My main suggestion is better error handling: make it so that when a calculation is invalid, it shows the error where the result would be (e.g. red text with the error message) instead of failing to compile the whole script.
I definitely agree that error handling should be improved. I'm trying to keep the LaTeX output as portable/minimal as possible though so I'm not sure if highlights are doable. My current plan is to output more diagnostic info and let the JS interface figure it out.
It seems like it wouldn't be too hard (maybe?) to get a proper algebra engine to assign variables.

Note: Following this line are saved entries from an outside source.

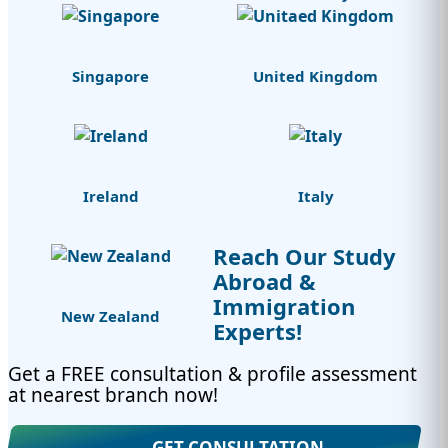
Singapore
United Kingdom
Ireland
Italy
Reach Our Study
Abroad &
Immigration
New Zealand
Experts!
Get a FREE consultation & profile assessment
at nearest branch now!
GET CONSULTATION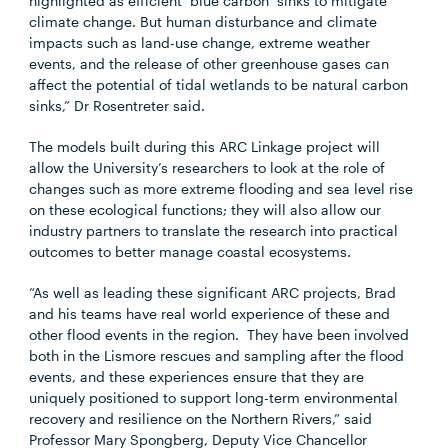
highlighted as efficient ‘blue carbon’ sinks to mitigate
climate change. But human disturbance and climate
impacts such as land-use change, extreme weather
events, and the release of other greenhouse gases can
affect the potential of tidal wetlands to be natural carbon
sinks,” Dr Rosentreter said.
The models built during this ARC Linkage project will
allow the University’s researchers to look at the role of
changes such as more extreme flooding and sea level rise
on these ecological functions; they will
also allow our
industry partners to translate the research into practical
outcomes to better manage
coastal ecosystems.
“As well as leading these significant ARC projects, Brad
and his teams have real world experience of these and
other flood events in the region. They have been involved
both in the Lismore rescues and sampling after the flood
events, and these experiences ensure that they are
uniquely positioned to support long-term environmental
recovery and resilience on the Northern Rivers,” said
Professor Mary Spongberg, Deputy Vice Chancellor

Currently you can do `x = 10` but you can't do `x / 2 = 5`. I feel like this would be very helpful since you're using this for scientific calculations.
It could then be possible to extend that further and leave the variable undefined if it doesn't (yet) have enough information to solve it. Then it could theoretically be used to solve simultaneous equations.

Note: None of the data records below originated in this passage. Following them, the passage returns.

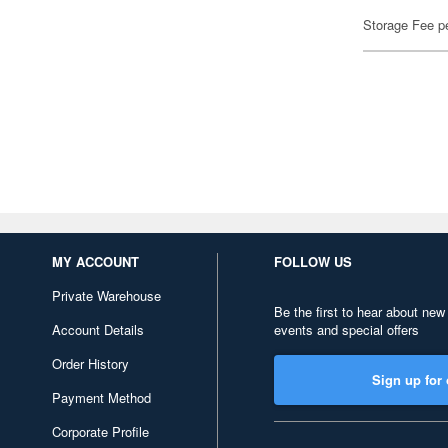
Storage Fee p
MY ACCOUNT
FOLLOW US
Private Warehouse
Be the first to hear about new
Account Details
events and special offers
Order History
Sign up for 
Payment Method
Corporate Profile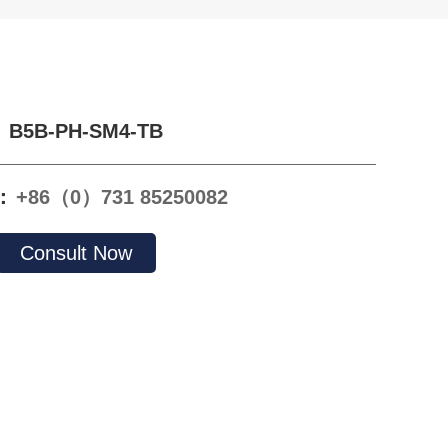
B5B-PH-SM4-TB
e：
+86（0）731 85250082
Consult Now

I was originally planning to use MathJax and HTML or Markdown but honestly it wasn't a completely conscious decision.
About proper algebraic stuff, it is a long term goal to have at least a basic polynomial solver, but I've no experience in the area and I'm not sure how far it can go.

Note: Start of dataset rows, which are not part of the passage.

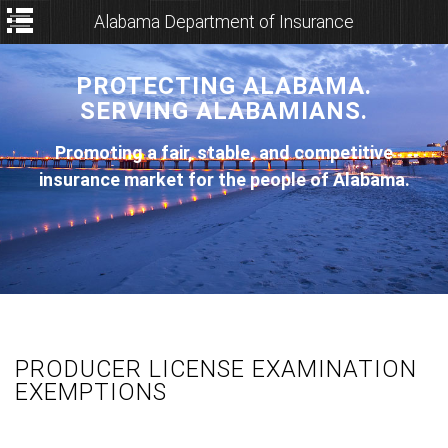
Alabama Department of Insurance
PROTECTING ALABAMA.
SERVING ALABAMIANS.
Promoting a fair, stable, and competitive
insurance market for the people of Alabama.
PRODUCER LICENSE EXAMINATION
EXEMPTIONS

This is very cool. It looks much easier to use than the collection of Makefiles and build scripts I cobbled together in college.
One thing that’d make this even more awesome is the ability to drop in a data table and have it show up as a graph. The scripts I built in college allowed me to drop a CSV file into a directory and have it automatically turned into an EPS graph that I could use in LaTeX. It made for pretty easy, but very good looking reports.
I like Calca, and this looks like a cool project. Could be cool to combine the 2 in an editor similar to Typora.
Typora is my favorite Mac Markdown editor: It looks like a plain word processor file, hiding the markdown annotations, but they're still there and can be edited. I think it's ideal.
Hey, definitely check out Blockpad (https://blockpad.net). It does calculations with units, integrated with documents, spreadsheets, and drawing. Speaking from the Blockpad team here, would love to hear your experience.
We have Windows app and beta web app. Also Mac app coming soon. It's free for students and otherwise still inexpensive.
I've posted on r/rust as well (https://www.reddit.com/r/rust/comments/lqn5aa/calculatex_a_p...), and there seems to be interest in using it for scientific papers and such.
The only alternative I know of is PTC MathCAD, which is quite powerful and definitely worth looking into. However, it's quite expensive and Windows only.